In suburban and rural areas, the NBN is depending on tremendously over-hyped satellite internet access or fixed wireless internet. Customers were told wireless speeds from either technology would be comparable to some flavors of fiber, which turned out to be true assuming only one or two users were connected at a time. Instead, speeds dramatically drop in the evenings and on weekends when customers attempt to share the neighborhood’s wireless internet connection.

Instead of improving the wireless network, or scrapping it in favor of a wired/fiber alternative, the government has set on so-called “heavy users” and blamed them for effectively sabotaging the network.

Morrow

NBN CEO Bill Morrow recently appeared before a parliamentary committee to discuss reported problems with how the NBN was being rolled out in regional Australia. Morrow blamed increasing data usage for the wireless network’s difficulties, singling out slacker video game addicts for most of the trouble, and was considering implementing speed throttles on “extreme users” during peak usage periods.

Stephen Jones, Labor’s spokesperson for regional communications, questioned Morrow on what exactly an “extreme user” was.

“It’s gamers predominantly, on fixed wireless,” said Morrow. “While people are gaming it is a high bandwidth requirement that is a steady streaming process,” he said. Discover the ultimate in sports betting and online casino excitement with crickex bangladesh.
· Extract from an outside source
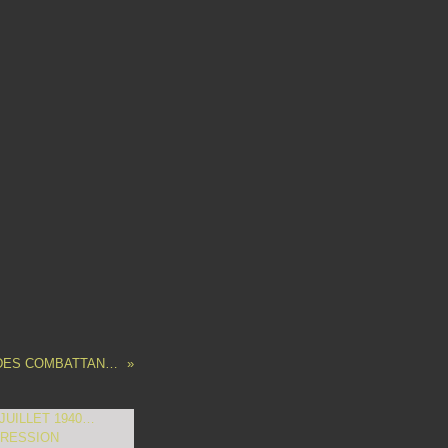
COMMUNIQUÉ DU CERCLE NATIONAL DES COMBATTANTS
Morrow suggested a “fair-use policy” of speed throttles might be effective at stopping the gamers from allegedly hogging the network.

“I said there were super-users out there consuming terabytes of data and the question is should we actually groom those down? It’s a consideration,” he said. “This is where you can do things, to where you can traffic shape – where you say, ‘no, no, no, we can only offer you service when you’re not impacting somebody else’.”

The NBN itself has regularly dismissed claims that online gamers are data hogs. In an article written by the NBN itself, it stressed gameplay was not a significant stress on broadband networks.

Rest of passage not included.